Beyond the standard tricks of the trade, such as two sets of books and distorted valuations of inventory, the industry's publicly held firms have had their share of government investigations, criminal indictments, convictions and eye-catching earnings restatements:

Upscale retailer Barneys New York was under investigation by the Manhattan district attorney's office shortly after it filed its Chapter 11 petition in January 1996. The probe involved financial information that the company provided to investors in a private syndication four months prior to the bankruptcy filing. The financial statements used were later "adjusted" during the pro forma period before the company filed its official yearend results. The D.A. subpoenaed numerous Barneys executives, including those in the accounting department.
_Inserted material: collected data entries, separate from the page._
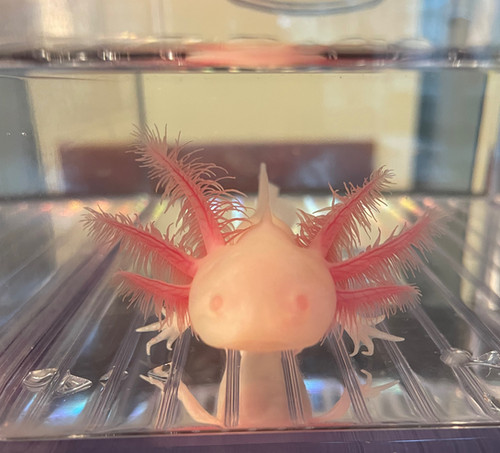 Find the location of a particular element. This screenshot has height=453, width=500. wall is located at coordinates (393, 131). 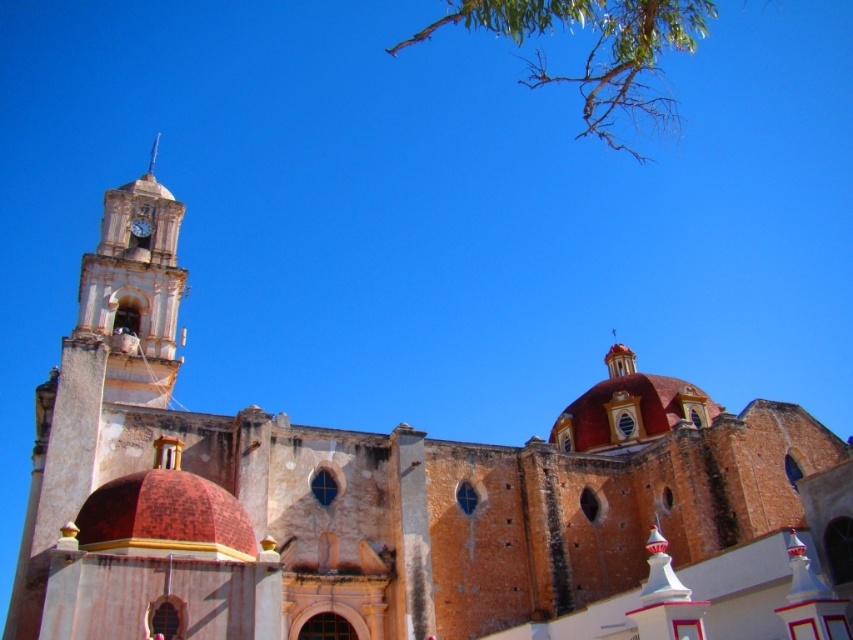 Is white stone clock tower at upper left smaller than metallic gold clock at upper left?

Actually, white stone clock tower at upper left might be larger than metallic gold clock at upper left.

This screenshot has height=640, width=853. I want to click on white stone clock tower at upper left, so click(x=135, y=291).

Between green leafy branches at upper center and metallic gold clock at upper left, which one is positioned higher?

green leafy branches at upper center is higher up.

Does green leafy branches at upper center appear under metallic gold clock at upper left?

No.

Locate an element on the screen. Image resolution: width=853 pixels, height=640 pixels. green leafy branches at upper center is located at coordinates (593, 49).

The height and width of the screenshot is (640, 853). Find the location of `green leafy branches at upper center`. green leafy branches at upper center is located at coordinates (593, 49).

Between white stone clock tower at upper left and green leafy branches at upper center, which one is positioned higher?

green leafy branches at upper center is above.

Image resolution: width=853 pixels, height=640 pixels. Describe the element at coordinates (135, 291) in the screenshot. I see `white stone clock tower at upper left` at that location.

What do you see at coordinates (135, 291) in the screenshot? Image resolution: width=853 pixels, height=640 pixels. I see `white stone clock tower at upper left` at bounding box center [135, 291].

Where is `white stone clock tower at upper left`? This screenshot has height=640, width=853. white stone clock tower at upper left is located at coordinates (135, 291).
No charges were ever filed and the company exited bankruptcy proceedings in 1999.

In a $130 million fraud scandal, the former Leslie Fay Co. in 1993 said that it discovered that false accounting entries turned profits into losses in 1991 and 1992, causing restatement of those periods and forcing the company into bankruptcy. Paul F. Polishan, former chief financial officer of Leslie Fay who was convicted in July 2000 of orchestrating the elaborate financial fraud, was sentenced to nine years imprisonment last month. Former controller Donald F. Kenia was sentenced in October 2001 to two years in prison, two years of supervised release and 500 hours of community service.
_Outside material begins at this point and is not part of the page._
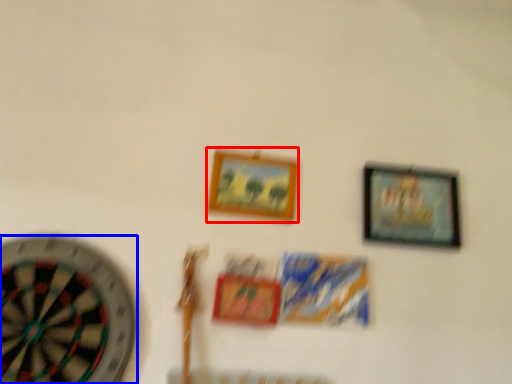 Question: Which of the following is the farthest to the observer, picture frame (highlighted by a red box) or wheel (highlighted by a blue box)?

Choices:
 (A) picture frame
 (B) wheel

Answer: (A) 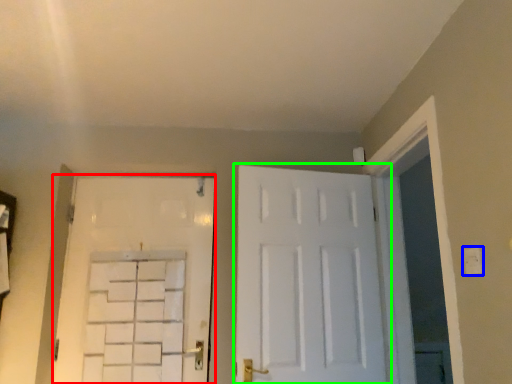 Question: Considering the real-world distances, which object is farthest from door (highlighted by a red box)? electric outlet (highlighted by a blue box) or door (highlighted by a green box)?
Maurice "Corky" Newman, former chief executive officer of swimwear manufacturer Sirena Apparel Group Inc., and Richard Gerhardt, former cfo, both pled guilty in April 2001 to securities fraud in a Los Angeles federal court. Accounting fraud was one of the counts against them in an October 2000 indictment for their role in the fraud. The two were charged with falsely inflating Sirena's third-quarter 1999 earnings by 30 percent and tampering with computer clocks in order to hold open the quarter long enough to meet analysts' expectations. The company, which entered bankruptcy in June 1999 and emerged in August 2000, has since sold its trademark to New York-based swimwear manufacturer A.H. Schreiber Co.